Proust et la guerre, Brigitte Mahuzier
Proust et la guerre, collection Recherches Proustiennes, n°29, février 2014, 192 pages
Ecrivain(s): Brigitte Mahuzier Edition: Editions Honoré ChampionProust n’est pas considéré comme l’un des écrivains de la Grande Guerre. De ce fait, le thème de la guerre est très peu présent dans la critique proustienne, tant française* qu’anglo-saxonne. Et pourtant…
A la recherche du temps perdu fut en grande partie écrit et réécrit pendant et juste après la première Guerre Mondiale. Si ce roman a pris les proportions qu’on lui connaît, c’est directement à cause de la Guerre, qui a suspendu la publication des deux volumes qui devaient suivre Du côté de chez Swann.

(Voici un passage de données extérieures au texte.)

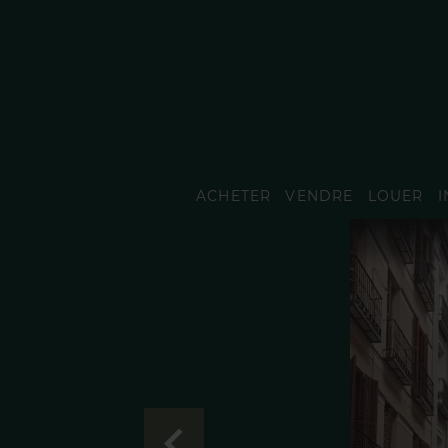
ACHETER
VENDRE
LOUER
I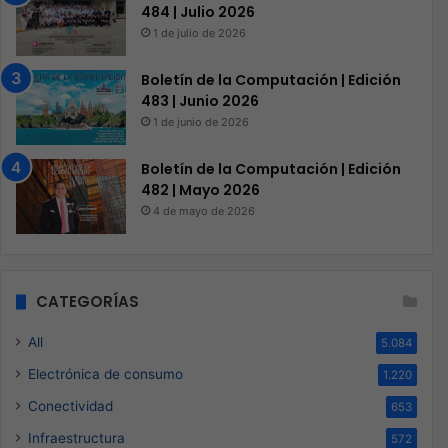
484 | Julio 2026
1 de julio de 2026
Boletín de la Computación | Edición
483 | Junio 2026
1 de junio de 2026
Boletín de la Computación | Edición
482 | Mayo 2026
4 de mayo de 2026
CATEGORÍAS
All
5.084
Electrónica de consumo
1.220
Conectividad
653
Infraestructura
572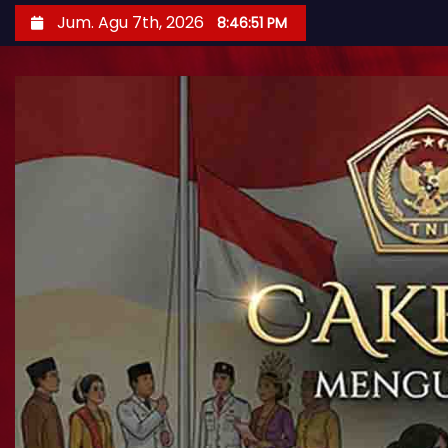
Jum. Agu 7th, 2026
8:46:53 PM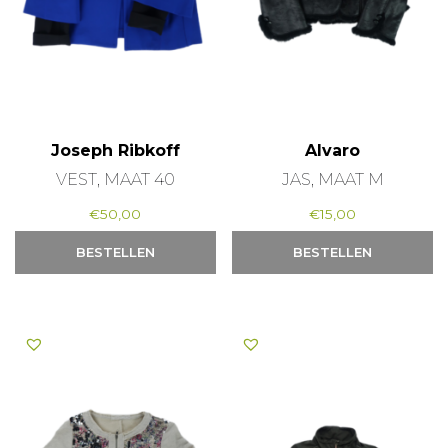
Joseph Ribkoff
Alvaro
VEST, MAAT 40
JAS, MAAT M
€
50,00
€
15,00
BESTELLEN
BESTELLEN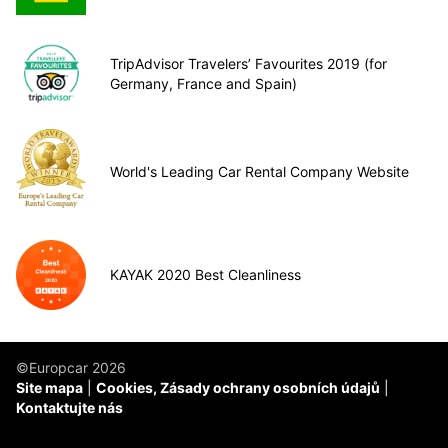
TripAdvisor Travelers’ Favourites 2019 (for
Germany, France and Spain)
World's Leading Car Rental Company Website
KAYAK 2020 Best Cleanliness
©Europcar 2026
Site mapa
Cookies, Zásady ochrany osobních údajů
Kontaktujte nás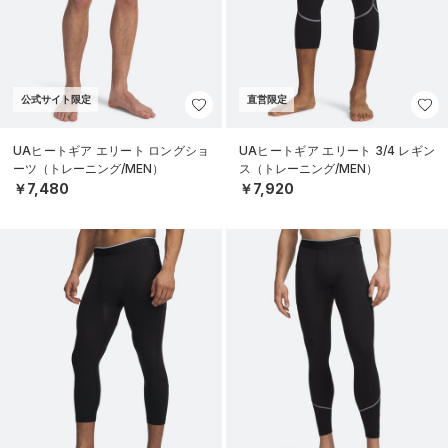
公式サイト限定
直営限定
UAヒートギア エリート ロングショ
UAヒートギア エリート 3/4 レギン
ーツ（トレーニング/MEN）
ス（トレーニング/MEN）
￥7,480
￥7,920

Si l’irruption de la Grande Guerre fit dévier le projet original de Proust, c’est, écrit Brigitte Mahuzier, « dans cette déviation qu’il faut voir dans la Recherche un texte dont la modernité est d’être précisément là où on ne l’attend pas, et une tentative de la part d’un Proust à la fois stratège et tacticien, de faire de son roman la Grande Œuvre de la Grande Guerre ». Stratège et tacticien, Proust ? Mahuzier développe, en son essai, cette séduisante hypothèse, arguant que la Recherche doit être considérée « comme champ de bataille », avançant que ce grand roman n’est pas une « arche » de Noé mais une arche militaire, l’écrivain n’étant pas, à ses yeux, un conservateur du passé (ce que l’on a dit avec une harassante récurrence de Proust) mais un « témoin de la modernité militaire, menant sa propre guerre, se posant les mêmes questions stratégiques et tactiques qu’un général sur un champ de bataille ».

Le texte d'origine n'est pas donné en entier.